I called the RD today because I've been having terrible trouble with brain fog and constant cold sores on my face, both of which are known side effects of MTX. I was hoping he'd give me a bit more folic acid but he said I had enough and to cut back to .6 of the MTX from .8. I told the nurse I'm just starting to feel benefit from this .8 dose and won't I start to backslide on the lower dose? She said try it and we'll see what happens and I can discuss it at my next appointment.
In a review article published in Rheumatology and previously reported by rheumawire, Drs SL Whittle and RA Hughes (Ashford and St Peters NHS Trust, Chertsey, Surrey, UK) advocated for folic-acid supplementation for all RA patients on methotrexate [1]. They write, "We recommend a pragmatic dosing schedule of 5 mg of oral folic acid given on the morning following the day of methotrexate administration."
But not everyone agrees with this approach. Responding to the article, Dr R Manna (Catholic University of the Sacred Heart, Rome, Italy) and colleagues write, "Although folate use reduces the rate of side effects of methotrexate treatment, the guidelines for folate supplementation should state that folate should be added only when its actual demand increases, such as during an infectious disease or during antibiotic therapy" [2]. The group's letter to the editor, published in the April 2005 issue of Rheumatology, notes, "Supplementation should not be given routinely because a normal diet can ensure an adequate amount of this vitamin and it can impair methotrexate therapeutic effects."
Manna and colleagues point out that there are currently no guidelines available outlining doses and timing of use.

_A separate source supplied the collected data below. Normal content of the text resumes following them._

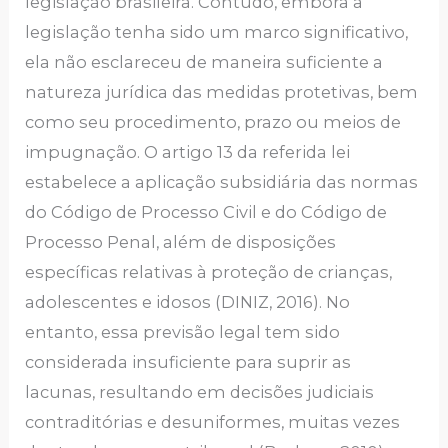
legislação brasileira. Contudo, embora a
legislação tenha sido um marco significativo,
ela não esclareceu de maneira suficiente a
natureza jurídica das medidas protetivas, bem
como seu procedimento, prazo ou meios de
impugnação. O artigo 13 da referida lei
estabelece a aplicação subsidiária das normas
do Código de Processo Civil e do Código de
Processo Penal, além de disposições
específicas relativas à proteção de crianças,
adolescentes e idosos (DINIZ, 2016). No
entanto, essa previsão legal tem sido
considerada insuficiente para suprir as
lacunas, resultando em decisões judiciais
contraditórias e desuniformes, muitas vezes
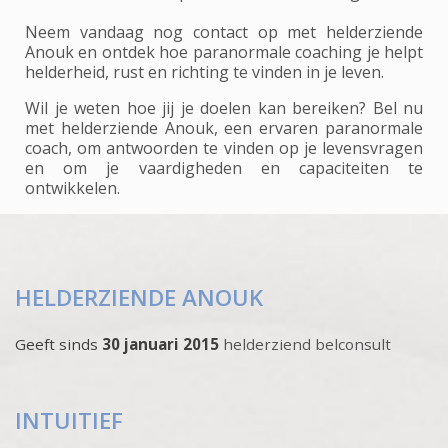
Neem vandaag nog contact op met helderziende
Anouk en ontdek hoe paranormale coaching je helpt
helderheid, rust en richting te vinden in je leven.
Wil je weten hoe jij je doelen kan bereiken? Bel nu
met helderziende Anouk, een ervaren paranormale
coach, om antwoorden te vinden op je levensvragen
en om je vaardigheden en capaciteiten te
ontwikkelen.
HELDERZIENDE ANOUK
Geeft sinds
30 januari 2015
helderziend belconsult
INTUITIEF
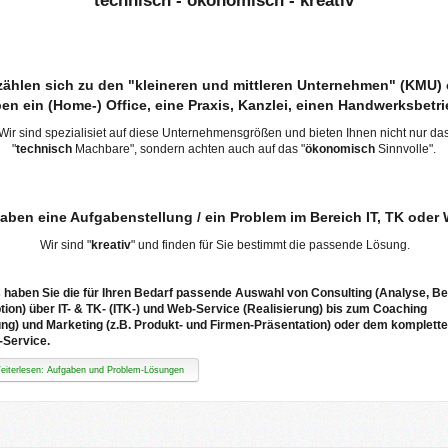
technisch - ökonomisch - kreativ
zählen sich zu den "kleineren und mittleren Unternehmen" (KMU)
en ein (Home-) Office, eine Praxis, Kanzlei, einen Handwerksbetr
Wir sind spezialisiet auf diese Unternehmensgrößen und bieten Ihnen nicht nur da
"
technisch
Machbare", sondern achten auch auf das "
ökonomisch
Sinnvolle".
haben eine Aufgabenstellung / ein Problem im Bereich IT, TK oder
Wir sind "
kreativ
" und finden für Sie bestimmt die passende Lösung.
 haben Sie die für Ihren Bedarf passende Auswahl von Consulting (Analyse, Be
ion) über IT- & TK- (ITK-) und Web-Service (Realisierung) bis zum Coaching
ng) und Marketing (z.B. Produkt- und Firmen-Präsentation) oder dem komplett
-Service.
iterlesen: Aufgaben und Problem-Lösungen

They write, "In our opinion, low doses of methotrexate without concomitant folate administration are well tolerated for long periods in the absence of adverse events." The authors argue that folate supplementation should be administered only in circumstances leading to folate deficiency to prevent methotrexate adverse effects. They cite gastroduodenal atrophy as an appropriate example not previously described in the literature. "Prophylactic folate for all RA patients on methotrexate is not strictly required—except in the case of increased folate requirement."
Responding to the group's letter in an email interview, Bridges calls their conclusions "untenable." He explains that while the authors suggest that folic acid should be used only in situations where there is an increase in demand, such as during an infectious disease or during antibiotic therapy, it is difficult to definitively know when there will be increased demand. Bridges notes that since folic acid is inexpensive, safe, and easily administered, it makes sense to encourage its routine use.

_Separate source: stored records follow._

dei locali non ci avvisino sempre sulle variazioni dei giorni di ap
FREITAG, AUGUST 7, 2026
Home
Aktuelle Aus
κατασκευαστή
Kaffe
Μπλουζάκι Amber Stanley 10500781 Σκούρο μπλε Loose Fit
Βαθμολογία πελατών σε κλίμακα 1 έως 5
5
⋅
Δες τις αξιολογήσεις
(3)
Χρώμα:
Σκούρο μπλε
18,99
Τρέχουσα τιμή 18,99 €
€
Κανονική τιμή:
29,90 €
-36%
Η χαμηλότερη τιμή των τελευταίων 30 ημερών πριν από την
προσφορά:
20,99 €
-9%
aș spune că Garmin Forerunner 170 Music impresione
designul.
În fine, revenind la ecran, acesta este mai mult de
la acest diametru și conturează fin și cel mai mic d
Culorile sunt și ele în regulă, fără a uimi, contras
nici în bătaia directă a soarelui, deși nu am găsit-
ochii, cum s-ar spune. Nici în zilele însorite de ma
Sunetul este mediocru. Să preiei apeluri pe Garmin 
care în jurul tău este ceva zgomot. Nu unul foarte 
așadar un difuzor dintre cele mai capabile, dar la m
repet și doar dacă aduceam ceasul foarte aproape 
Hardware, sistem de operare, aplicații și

He also questions the group's assertion that folic acid can impair methotrexate therapeutic effects. "No reference for this is provided, and I am not aware of any studies that support this conclusion."

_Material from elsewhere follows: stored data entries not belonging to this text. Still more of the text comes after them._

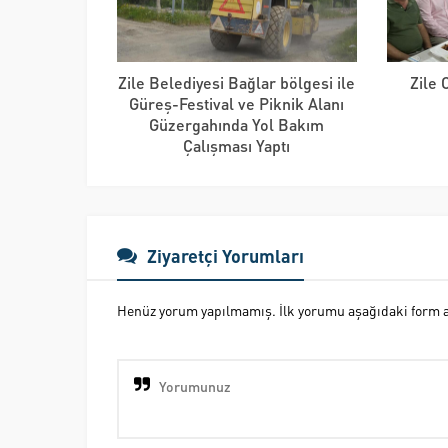
Zile Belediyesi Bağlar bölgesi ile
Zile
Güreş-Festival ve Piknik Alanı
Güzergahında Yol Bakım
Çalışması Yaptı
Ziyaretçi Yorumları
Henüz yorum yapılmamış. İlk yorumu aşağıdaki form ara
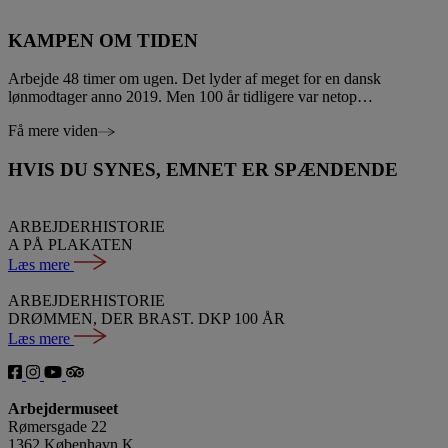
KAMPEN OM TIDEN
Arbejde 48 timer om ugen. Det lyder af meget for en dansk
lønmodtager anno 2019. Men 100 år tidligere var netop…
Få mere viden
HVIS DU SYNES, EMNET ER SPÆNDENDE
ARBEJDERHISTORIE
A PÅ PLAKATEN
Læs mere
ARBEJDERHISTORIE
DRØMMEN, DER BRAST. DKP 100 ÅR
Læs mere
Arbejdermuseet
Rømersgade 22
1362 København K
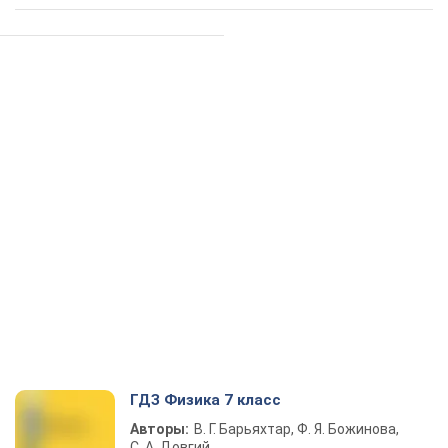
ГДЗ Физика 7 класс
Авторы:
В. Г. Барьяхтар, Ф. Я. Божинова,
С. А. Довгий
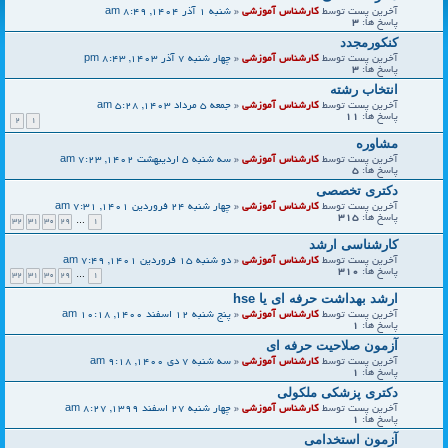
آخرین پست توسط
کارشناس آموزشی
«
شنبه 1 آذر 1404, 8:49 am
پاسخ ها:
3
کنکورمجدد
آخرین پست توسط
کارشناس آموزشی
«
چهار شنبه 7 آذر 1403, 8:43 pm
پاسخ ها:
3
انتخاب رشته
آخرین پست توسط
کارشناس آموزشی
«
جمعه 5 مرداد 1403, 5:28 am
پاسخ ها:
11
2
1
مشاوره
آخرین پست توسط
کارشناس آموزشی
«
سه شنبه 5 اردیبهشت 1402, 7:23 am
پاسخ ها:
5
دکتری تخصصی
آخرین پست توسط
کارشناس آموزشی
«
چهار شنبه 24 فروردین 1401, 7:31 am
پاسخ ها:
315
32
31
30
29
…
1
کارشناسی ارشد
آخرین پست توسط
کارشناس آموزشی
«
دو شنبه 15 فروردین 1401, 7:49 am
پاسخ ها:
310
32
31
30
29
…
1
ارشد بهداشت حرفه ای یا hse
آخرین پست توسط
کارشناس آموزشی
«
پنج شنبه 12 اسفند 1400, 10:18 am
پاسخ ها:
1
آزمون صلاحیت حرفه ای
آخرین پست توسط
کارشناس آموزشی
«
سه شنبه 7 دی 1400, 9:18 am
پاسخ ها:
1
دکتری پزشکی ملکولی
آخرین پست توسط
کارشناس آموزشی
«
چهار شنبه 27 اسفند 1399, 8:27 am
پاسخ ها:
1
آزمون استخدامی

"In contrast to this study," Bridges told rheumawire, "other studies have shown that folic acid may prevent side effects other than elevated liver-function tests [LFTs]. The conclusion that folic acid does not prevent any toxicity except elevated liver-function tests does not suggest to me that folic acid should not be routinely used. In my opinion, the prevention of abnormal LFTs by a safe, inexpensive medication is advisable."
Bridges adds that while the authors' assertion that a normal diet can provide adequate folate is true, there may be beneficial effects of folic supplementation. "For example, the effects of methotrexate on homocysteine can be prevented with the replacement of folic acid," he said.
Dr Graciela Alarcon (University of Alabama at Birmingham) says she agrees. "The vast majority of the population does not consume a diet that is sufficiently rich in folic acid. While this would be an effective means to receive folate, most people do not consume the necessary 400
Alarcon says her clinic routinely administers folic-acid supplementation during methotrexate treatment to prevent side effects. "Why wait?" she says, "When negative effects can be prevented." Alarcon echoes Bridges's argument that supplementation is inexpensive and easily administered.
Regional and national differences for this practice remain pronounced. While folate supplementation has become routine in the US since roughly the 1990s, this has widely not been the case in the UK and Europe.
Hmmm, it doesn't mention the side effects we are told we are taking the folic to prevent like mouth sores, hair loss, nausea- I didn't know it had cardiovascular benefits.This is very helpful. Wanttobe, I was taking 1 mg. folic acid daily with 20 mg. of MTX (8 pills)but the RD switched me to Leucovorin instead (10 mg. once a week) because I was having severe brain fog. Now that I'm on .8 injectible (which I understand is about the same as 20 mg. oral) my side effects are worse. I guess this is because the body absorbs more MTX.
Former and Debrakay, you're on a lot more folic acid than I am and your RD thinks it's fine. I'm wondering if the RD thinks I'm still taking the folic acid along with the Leucorvorin. But I asked him specificaly, way back when, and he said stop the folic acid. It seems there's room for more in my routine. I'm not happy about this drop in the MTX dose at all.